Borscht with Andouille
Recipe: Carolyn T's original
Servings: 8
2 tablespoons olive oil
1 large yellow onion -- peeled, chopped
2 cloves garlic -- minced
2 large carrots -- chopped
3 stalks celery -- chopped
2 whole bay leaves
1/2 teaspoon thyme
1 quart chicken broth
2 pounds beets
1 whole potato -- peeled, cubed
28 ounces whole tomatoes -- crushed by hand, including juice
1/4 cup tomato paste
1 head red cabbage -- sliced thin
2/3 cup red wine vinegar
3 tablespoons brown sugar
3 tablespoons sugar -- or Splenda [may need a touch more]
1 tablespoon Hungarian paprika
3 cups water
12 ounces Andouille sausage -- skinned, chopped into cubes
1 cup sour cream
1. Preheat oven to 350. Cut off beet tops only, then place on foil lined baking sheet. Bake for 60 minutes, or until beets are just tender. Remove from oven and allow to sit for 15 minutes until they can be handled. Cut off tops and ends, then slip skins off beets and chop into cubes.
2. Meanwhile, heat a large soup pot over medium flame and add olive oil. Add onions and saute for 3-5 minutes until just beginning to brown around the edges, then add garlic, carrots, celery, bay leaves and thyme. Stir and cook for 1-2 minutes, then add the chicken broth. Add tomato paste, tomatoes, red wine vinegar and sugars and water. Bring to a simmer, then add cabbage and the paprika. Simmer for 2 hours at a minimum.
3. Taste for seasoning (add salt or pepper or both, as needed). Add more sugar if the mixture is too acidic. Add the Andouille sausage at the very end, just long enough to heat through.
4. Ideally, make this a day ahead and allow flavors to meld overnight.
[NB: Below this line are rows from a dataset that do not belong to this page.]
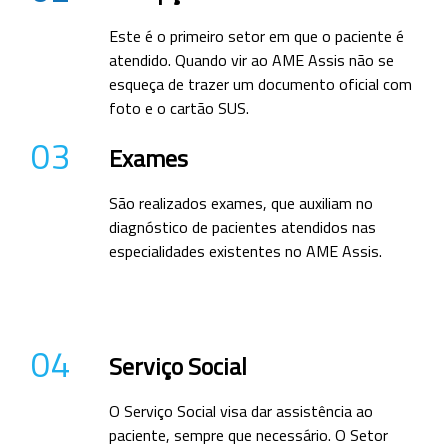
Este é o primeiro setor em que o paciente é
atendido. Quando vir ao AME Assis não se
esqueça de trazer um documento oficial com
foto e o cartão SUS.
03
Exames
São realizados exames, que auxiliam no
diagnóstico de pacientes atendidos nas
especialidades existentes no AME Assis.
04
Serviço Social
O Serviço Social visa dar assistência ao
paciente, sempre que necessário. O Setor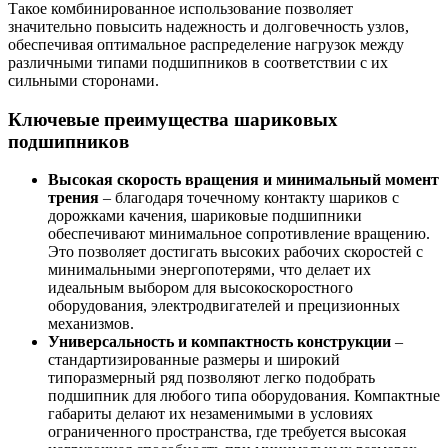
Такое комбинированное использование позволяет
значительно повысить надежность и долговечность узлов,
обеспечивая оптимальное распределение нагрузок между
различными типами подшипников в соответствии с их
сильными сторонами.
Ключевые преимущества шариковых
подшипников
Высокая скорость вращения и минимальный момент
трения
– благодаря точечному контакту шариков с
дорожками качения, шариковые подшипники
обеспечивают минимальное сопротивление вращению.
Это позволяет достигать высоких рабочих скоростей с
минимальными энергопотерями, что делает их
идеальным выбором для высокоскоростного
оборудования, электродвигателей и прецизионных
механизмов.
Универсальность и компактность конструкции
–
стандартизированные размеры и широкий
типоразмерный ряд позволяют легко подобрать
подшипник для любого типа оборудования. Компактные
габариты делают их незаменимыми в условиях
ограниченного пространства, где требуется высокая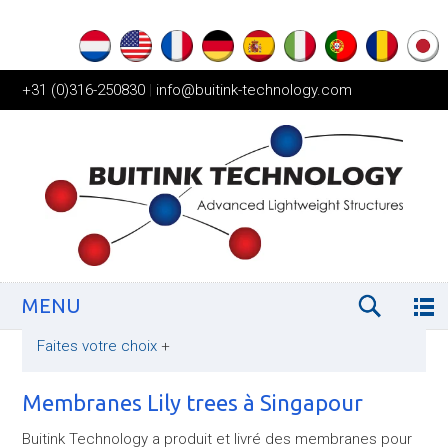
+31 (0)316-250830
|
info@buitink-technology.com
MENU
Faites votre choix
+
Membranes Lily trees à Singapour
Buitink Technology a produit et livré des membranes pour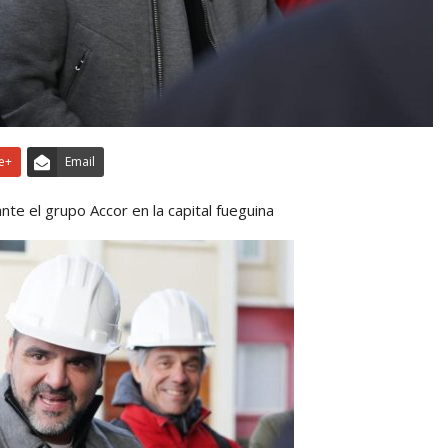
e+
Email
nte el grupo Accor en la capital fueguina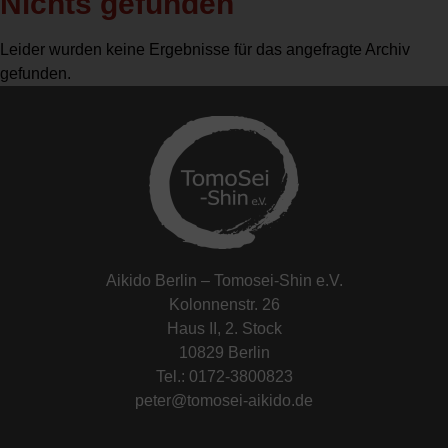
Nichts gefunden
Leider wurden keine Ergebnisse für das angefragte Archiv
gefunden.
Aikido Berlin – Tomosei-Shin e.V.
Kolonnenstr. 26
Haus II, 2. Stock
10829 Berlin
Tel.: 0172-3800823
peter@tomosei-aikido.de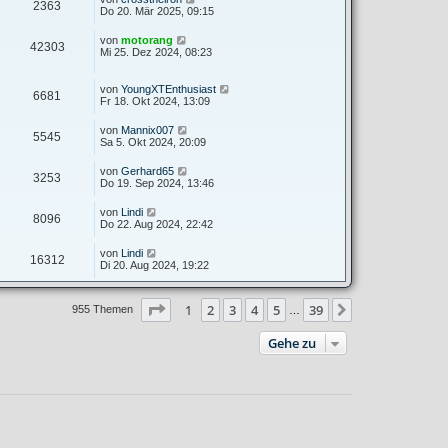
2363
Do 20. Mär 2025, 09:15
von
motorang
42303
Mi 25. Dez 2024, 08:23
von
YoungXTEnthusiast
6681
Fr 18. Okt 2024, 13:09
von
Mannix007
5545
Sa 5. Okt 2024, 20:09
von
Gerhard65
3253
Do 19. Sep 2024, 13:46
von
Lindi
8096
Do 22. Aug 2024, 22:42
von
Lindi
16312
Di 20. Aug 2024, 19:22
Seite
1
von
39
1
2
3
4
5
39
Nächste
955 Themen
…
Gehe zu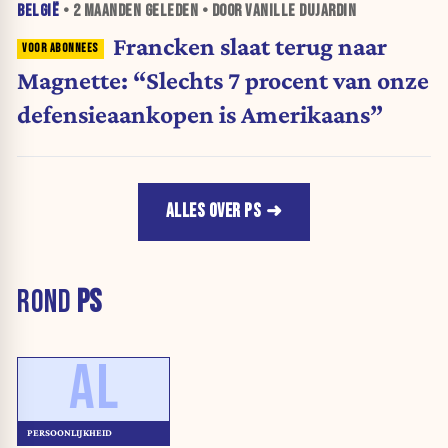
BELGIË
•
2 MAANDEN
GELEDEN • DOOR VANILLE DUJARDIN
Francken slaat terug naar
Magnette: “Slechts 7 procent van onze
defensieaankopen is Amerikaans”
ALLES OVER PS
ROND
PS
AL
PERSOONLIJKHEID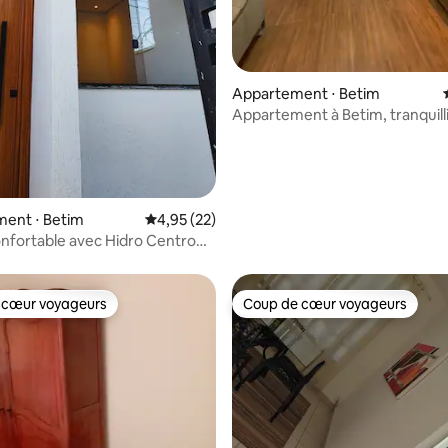
 sur la base de 12 commentaires : 5 sur 5
Appartement ⋅ Betim
Appartement à Betim, tranquilli
confort !
ent ⋅ Betim
Évaluation moyenne sur la base de 22 comme
4,95 (22)
nfortable avec Hidro Centro
 cœur voyageurs
Coup de cœur voyageurs
 cœur voyageurs
Coup de cœur voyageurs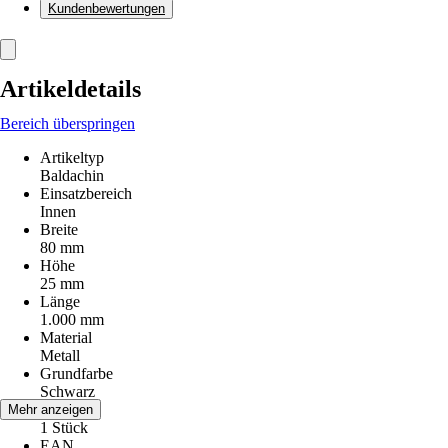
Kundenbewertungen
Artikeldetails
Bereich überspringen
Artikeltyp
Baldachin
Einsatzbereich
Innen
Breite
80 mm
Höhe
25 mm
Länge
1.000 mm
Material
Metall
Grundfarbe
Schwarz
Inhalt
Mehr anzeigen
1 Stück
EAN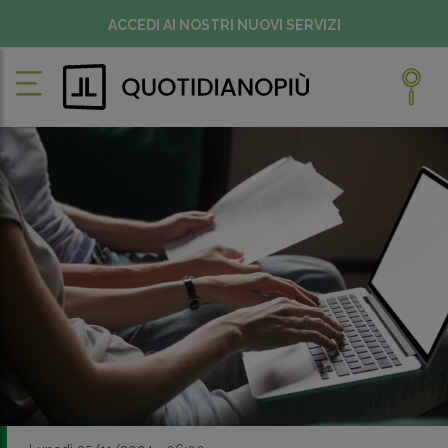
ACCEDI AI NOSTRI NUOVI SERVIZI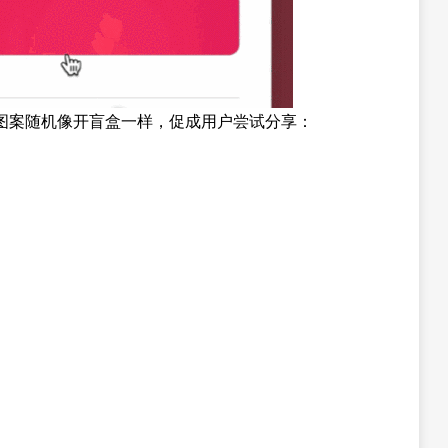
，图案随机像开盲盒一样，促成用户尝试分享：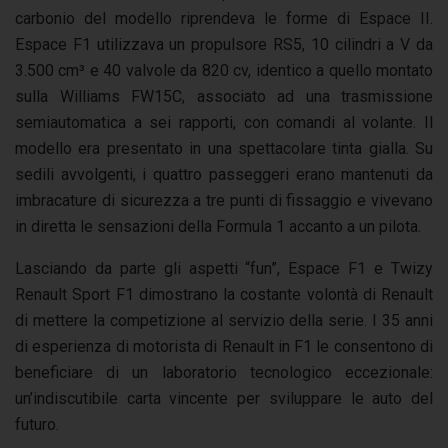
carbonio del modello riprendeva le forme di Espace II.
Espace F1 utilizzava un propulsore RS5, 10 cilindri a V da
3.500 cm³ e 40 valvole da 820 cv, identico a quello montato
sulla Williams FW15C, associato ad una trasmissione
semiautomatica a sei rapporti, con comandi al volante. Il
modello era presentato in una spettacolare tinta gialla. Su
sedili avvolgenti, i quattro passeggeri erano mantenuti da
imbracature di sicurezza a tre punti di fissaggio e vivevano
in diretta le sensazioni della Formula 1 accanto a un pilota.
Lasciando da parte gli aspetti “fun”, Espace F1 e Twizy
Renault Sport F1 dimostrano la costante volontà di Renault
di mettere la competizione al servizio della serie. I 35 anni
di esperienza di motorista di Renault in F1 le consentono di
beneficiare di un laboratorio tecnologico eccezionale:
un’indiscutibile carta vincente per sviluppare le auto del
futuro.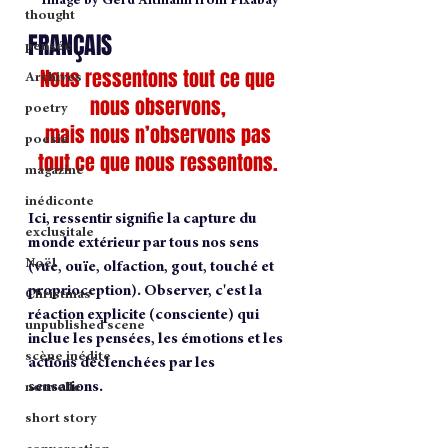
Image by Gerd Altmann from Pixabay
thought
FRANÇAIS
pensée
Nous ressentons tout ce que 
Archives
nous observons, 
poetry
mais nous n’observons pas 
poesie
tout ce que nous ressentons. 
magazine
inédiconte
Ici, ressentir signifie la capture du 
exclusitale
monde extérieur par tous nos sens 
Noël
(vue, ouïe, olfaction, gout, touché et 
proprioception). Observer, c'est la 
Christmas
réaction explicite (consciente) qui 
unpublished scene
inclue les pensées, les émotions et les 
scène inédite
actions déclenchées par les 
sensations.
nouvelle
short story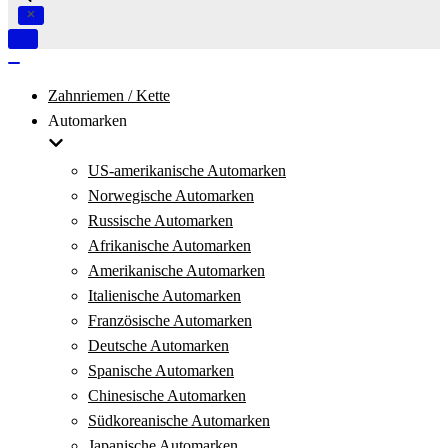
Navigation
umschalten
Navigation
umschalten
Zahnriemen / Kette
Automarken
US-amerikanische Automarken
Norwegische Automarken
Russische Automarken
Afrikanische Automarken
Amerikanische Automarken
Italienische Automarken
Französische Automarken
Deutsche Automarken
Spanische Automarken
Chinesische Automarken
Südkoreanische Automarken
Japanische Automarken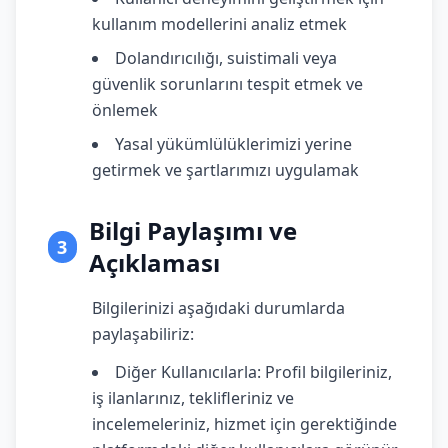
kullanım modellerini analiz etmek
Dolandırıcılığı, suistimali veya
güvenlik sorunlarını tespit etmek ve
önlemek
Yasal yükümlülüklerimizi yerine
getirmek ve şartlarımızı uygulamak
Bilgi Paylaşımı ve
3
Açıklaması
Bilgilerinizi aşağıdaki durumlarda
paylaşabiliriz:
Diğer Kullanıcılarla: Profil bilgileriniz,
iş ilanlarınız, teklifleriniz ve
incelemeleriniz, hizmet için gerektiğinde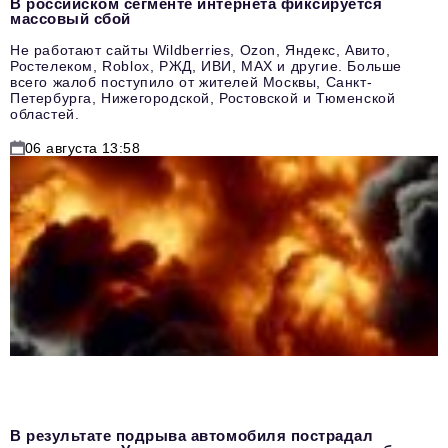
В российском сегменте интернета фиксируется
массовый сбой
Не работают сайты Wildberries, Ozon, Яндекс, Авито,
Ростелеком, Roblox, РЖД, ИВИ, MAX и другие. Больше
всего жалоб поступило от жителей Москвы, Санкт-
Петербурга, Нижегородской, Ростовской и Тюменской
областей.
06 августа 13:58
В результате подрыва автомобиля пострадал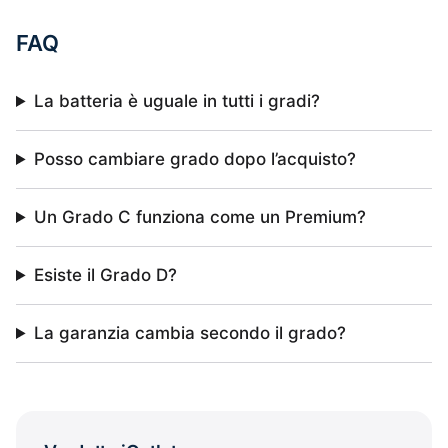
FAQ
La batteria è uguale in tutti i gradi?
Posso cambiare grado dopo l’acquisto?
Un Grado C funziona come un Premium?
Esiste il Grado D?
La garanzia cambia secondo il grado?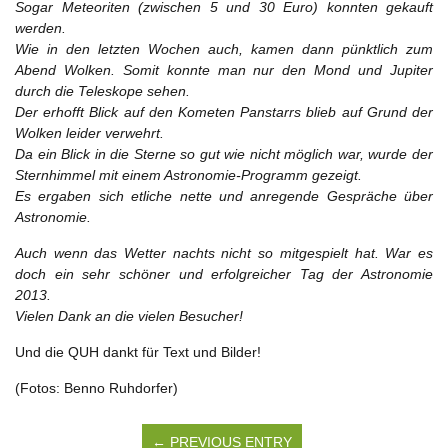
Sogar Meteoriten (zwischen 5 und 30 Euro) konnten gekauft
werden.
Wie in den letzten Wochen auch, kamen dann pünktlich zum
Abend Wolken. Somit konnte man nur den Mond und Jupiter
durch die Teleskope sehen.
Der erhofft Blick auf den Kometen Panstarrs blieb auf Grund der
Wolken leider verwehrt.
Da ein Blick in die Sterne so gut wie nicht möglich war, wurde der
Sternhimmel mit einem Astronomie-Programm gezeigt.
Es ergaben sich etliche nette und anregende Gespräche über
Astronomie.
Auch wenn das Wetter nachts nicht so mitgespielt hat. War es
doch ein sehr schöner und erfolgreicher Tag der Astronomie
2013.
Vielen Dank an die vielen Besucher!
Und die QUH dankt für Text und Bilder!
(Fotos: Benno Ruhdorfer)
← PREVIOUS ENTRY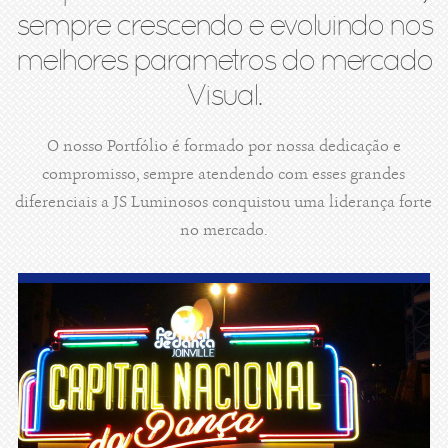
sempre crescendo e evoluindo nos
melhores parametros do mercado
Visual.
O nosso Portfólio é formado por nossa dedicação e
compromisso, sempre atendendo com esses grandes
diferenciais a JS Luminosos conquistou uma liderança forte
no mercado.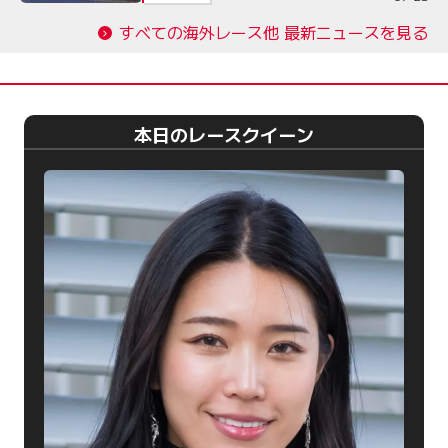
すべての海外レース他 最新ニュースを見る
本日のレースクイーン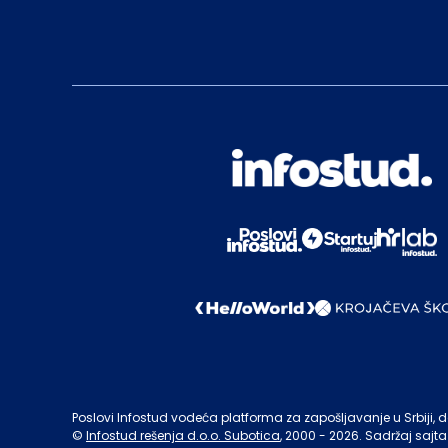
Poslovi Infostud vodeća platforma za zapošljavanje u Srbiji, de
©
Infostud rešenja d.o.o. Subotica
, 2000 -
2026
. Sadržaj sajta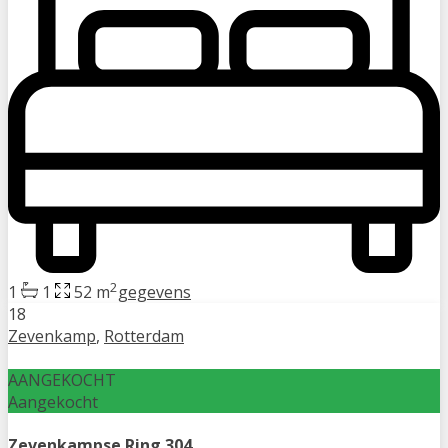
2
1
1
52 m
gegevens
18
Zevenkamp
,
Rotterdam
AANGEKOCHT
Aangekocht
Zevenkampse Ring 304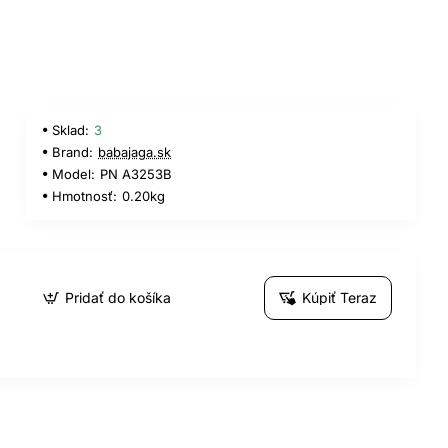
Sklad:
3
Brand:
babajaga.sk
Model:
PN A3253B
Hmotnosť:
0.20kg
Pridať do košíka
Kúpiť Teraz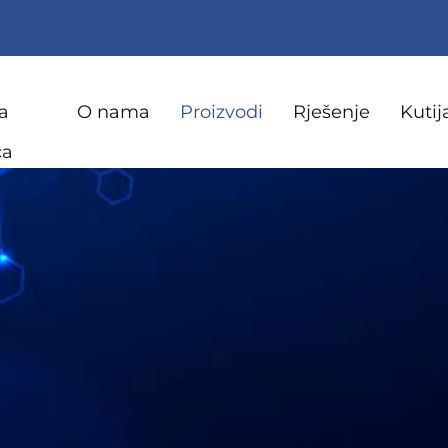
a
O nama
Proizvodi
Rješenje
Kutij
ca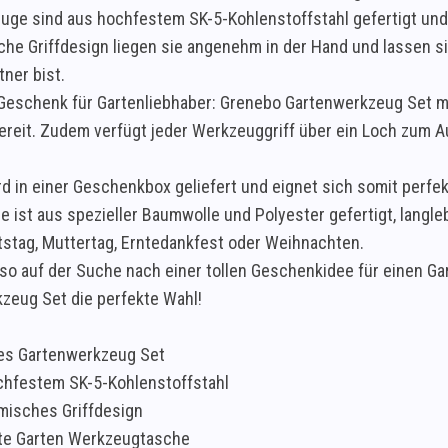
uge sind aus hochfestem SK-5-Kohlenstoffstahl gefertigt und
he Griffdesign liegen sie angenehm in der Hand und lassen s
ner bist.
Geschenk für Gartenliebhaber: Grenebo Gartenwerkzeug Set mi
fbereit. Zudem verfügt jeder Werkzeuggriff über ein Loch zum
d in einer Geschenkbox geliefert und eignet sich somit perfekt
e ist aus spezieller Baumwolle und Polyester gefertigt, langle
stag, Muttertag, Erntedankfest oder Weihnachten.
so auf der Suche nach einer tollen Geschenkidee für einen Gar
zeug Set die perfekte Wahl!
ges Gartenwerkzeug Set
chfestem SK-5-Kohlenstoffstahl
misches Griffdesign
ite Garten Werkzeugtasche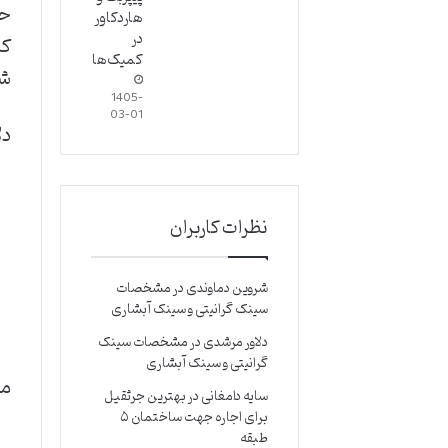
حد
هاردکاور
در
کن
کمیک‌ها
شک
1405-
03-01
دلایل
نظرات کاربران
شروین دماوندی
در
مشخصات
سینک گرانیتی و سینک آبشاری
دلاور مرشدی
در
مشخصات سینک
گرانیتی و سینک آبشاری
مای
سایه دامغانی
در
بهترین جرثقیل
برای اجاره جهت ساختمان ۵
طبقه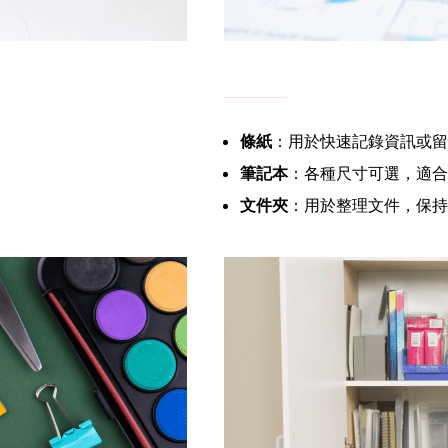
條紙
：用於快速記錄資訊或留
筆記本
：各種尺寸可選，適合
文件夾
：用於整理文件，保持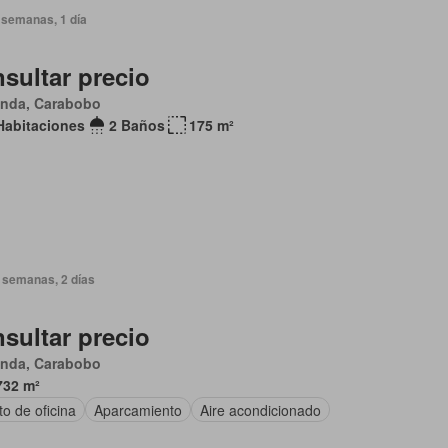
 semanas, 1 día
sultar precio
anda, Carabobo
Habitaciones
2 Baños
175 m²
 semanas, 2 días
sultar precio
anda, Carabobo
732 m²
o de oficina
Aparcamiento
Aire acondicionado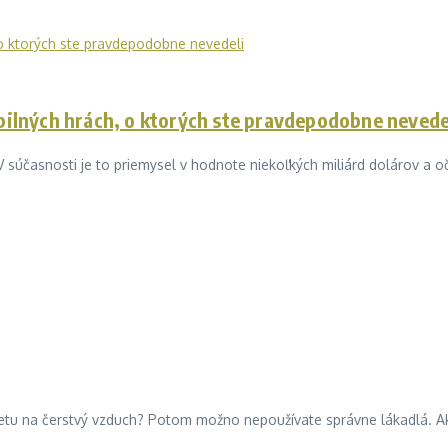
obilných hrách, o ktorých ste pravdepodobne nevede
 V súčasnosti je to priemysel v hodnote niekoľkých miliárd dolárov a
letu na čerstvý vzduch? Potom možno nepoužívate správne lákadlá. Ak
Heat to a simmer, scoop into large bowls and add a dollop of sour cream to each bowl.
NOTES : If you add the Andouille at the beginning, it will lose all its flavor to the soup. Therefore, add it at the very end, just before serving.
Per Serving: 377 Calories; 22g Fat (51.3% calories from fat); 14g Protein; 33g Carbohydrate; 5g Dietary Fiber; 36mg Cholesterol; 579mg Sodium. Exchanges: 0 Grain(Starch); 0 Lean Meat; 3 1/2 Vegetable; 0 Non-Fat Milk; 2 Fat; 1/2 Other Carbohydrates.
Printer-friendly recipe, click title at top.

3 comments:

Toffeeapple said...

How I remember the first (and only) time I ate Andouille in France. Bleah! But Boudin Noir (Black Pudding in England or Blood pudding) I adore. Isn't it strange what makes us like or dislike food flavours?

Carolyn T said...

Do you suppose Andouille in France is different than our Cajun/Creole Andouille? Ours is a dry sausage, spicy, with some heat to it. And all I have to do is LOOK at Black Pudding and gasp No. Actually, I've never tried it (my loss, I'm sure).

Toffeeapple said...

Oh my! I have just seen what is in your Cajun sausages and it is so different from the French. Over there it is basically innards, pigs innards, in a casing. Not smoked usually but spiced. Maybe now you understand my initial reaction? LOL!